Understanding Distributed Systems and MapReduce

Oct 19, 2024

Distributed Systems Lecture Notes

Introduction to Distributed Systems

  • Definition: A distributed system consists of a set of cooperating computers that communicate over a network to accomplish tasks.
  • Examples:
    • Storage solutions for large websites
    • Big data computations (e.g., MapReduce)
    • Peer-to-peer file sharing

Importance of Distributed Systems

  • Critical infrastructure relies on distributed systems due to their ability to handle tasks across multiple computers.
  • Designing systems: Always consider if a problem can be solved on a single computer first; distributed systems introduce complexity.

Reasons to Use Distributed Systems

  1. High Performance: Achieved through parallelism (multiple CPUs, memory, and disk operations).
  2. Fault Tolerance: Redundancy allows systems to continue functioning even when one part fails.
  3. Natural Distribution: Some tasks require geographical distribution (e.g., interbank transfers).
  4. Security: Isolating computation can mitigate risks from untrusted code.

Challenges in Distributed Systems

  • Concurrent Programming: Complexity arises from multiple parts executing simultaneously.
  • Unexpected Failure Patterns: Failure can be partial; some components may fail while others continue functioning.
  • Achieving Performance Goals: Designing systems to effectively utilize multiple computers can be complex.

Course Structure

  • Components:
    • Lectures
    • Paper readings (one per week)
    • Two exams
    • Labs focused on building distributed systems
    • Optional final project instead of lab 4.
  • Assessment:
    • Labs are the most significant component of the grade.

Topics Covered in Course

  • Storage Systems: Focus on well-defined abstractions and building replicated, fault-tolerant implementations.
  • Computation Systems: Discuss systems like MapReduce.
  • Communication: Considered a tool for building distributed systems.

Core Concepts

  • Scalability: The ability of a system to handle increased load by adding resources.
    • Example: Doubling the resources should ideally double the performance.
  • Fault Tolerance: Systems must be designed to handle failures gracefully.
    • Availability: Continuity of service despite failures.
    • Recoverability: Systems can return to operational status after failures.

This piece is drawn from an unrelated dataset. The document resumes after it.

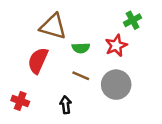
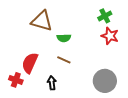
red star: (116, 45) -> (110, 36), moved, turned -30
red semicircle: (38, 61) -> (30, 63), moved
gray circle: (116, 85) -> (105, 81), moved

Consistency in Distributed Systems

  • Key Operations: Put (store) and Get (retrieve) operations must have defined semantics.
  • Types:
    • Strong Consistency: Get sees the most recent Put.
    • Weak Consistency: Old values may be retrieved due to replication delays.

MapReduce Overview

  • Purpose: A framework to simplify running computations on large datasets across many machines.
  • Operation Steps:
    1. Map Phase: Process input data in parallel, producing key-value pairs.
    2. Shuffle Phase: Group and transfer the intermediate data to reduce tasks.
    3. Reduce Phase: Aggregate the data to produce final output.
  • Example Use Case: Counting occurrences of words in large documents.

Implementation Details of MapReduce

  • Map Function: Iterates over input to produce intermediate key-value pairs.
  • Reduce Function: Aggregates values for each unique key produced by the map phase.
  • Data Management:
    • Input data is stored in a distributed file system (e.g., GFS).
    • Output is also stored in the file system post-reduction.

Conclusion

  • Next Steps: Labs will implement a simplified version of MapReduce.
  • Discussion of Future Topics: Consider evolution and new frameworks beyond MapReduce.